A few years after struggling to complete a single lap of a track, she improved enough to compete in the World Marathon Championships. She continued to improve her race times into her 40s, as she remained one of the top competitors for her age.

Trained as a pathologist, Dr. Ullyot switched her specialty to exercise physiology after she became a runner. She carefully monitored the effects of training and racing, both on herself and her patients, as she and they performed the tightrope act of running enough to improve but not so much that they broke down.

The doctor devised a set of guidelines to manage these stresses. She called them the "Rules of 10":

1. "Increase mileage by no more than 10 percent per week." A runner at a 30-mile level, for instance would step up to no more than 33 miles.

2. "No more than one mile in 10 as speedwork." Our 30-mile-a-week runner would average no more than three miles of high-speed running, taken either as training or a race.

3. "You won't reach your full potential as an athlete until you have trained at least 10 years." This is true no matter the runner's starting age. Witness Joan Ullyot herself, whose best marathon came in her 18th year of running.

3. FUN-RUNNING. George Sheehan, M.D., the runner's writer, once noted that "fitness is a stage you pass through on the way to becoming a runner." We might add that racing is a stage we pass through on the way to becoming a fun-runner.

Dr. Sheehan supplied a most eloquent description of fun-runners: "For every runner who tours the world running marathons, there are thousands who run to hear the leaves and listen to the rain, and look to the day when it is suddenly as easy as a bird in flight. For them, sport is not a test but a therapy, not a trial but a reward, not a question but an answer."

Derek Clayton once looked like the worst possible candidate to fit this definition. The Australian toured the marathoning world of the 1960s and early '70s, running this distance faster than anyone before him. He also trained harder than any marathoner ever had, and maybe that's why he reigned as world record-holder for more than 12 years.

When he trained to a peak, Clayton ran up to 200 miles a week. The reward was his record, but there was also a toll to pay.
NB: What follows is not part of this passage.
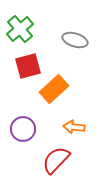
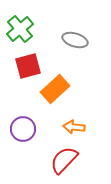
orange rectangle: moved 1 px right
red semicircle: moved 8 px right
His price was nine surgeries.

On retiring from competition, Clayton made this blunt and revealing statement: "I can honestly admit now that I've never enjoyed a single minute of my running, and I'm relieved to be finished with it."

But his story didn't end there. Clayton's racing-induced injuries healed with time. He began to miss running a few months after he had retired.

He didn't miss the 200-mile weeks and the marathons that had beaten him down so badly. He missed something about the daily routine of running itself.

Clayton began to run again. Only this time he limited himself to a half-hour or so a day at a pace that was comfortable to him. He said his outlook on running changed from being grinding work that he barely tolerated, to being "one of the bright spots in my day."

Running was no longer his test but his therapy, not his trial but his reward, not his question but his answer. You too can run like the man who once held a world record.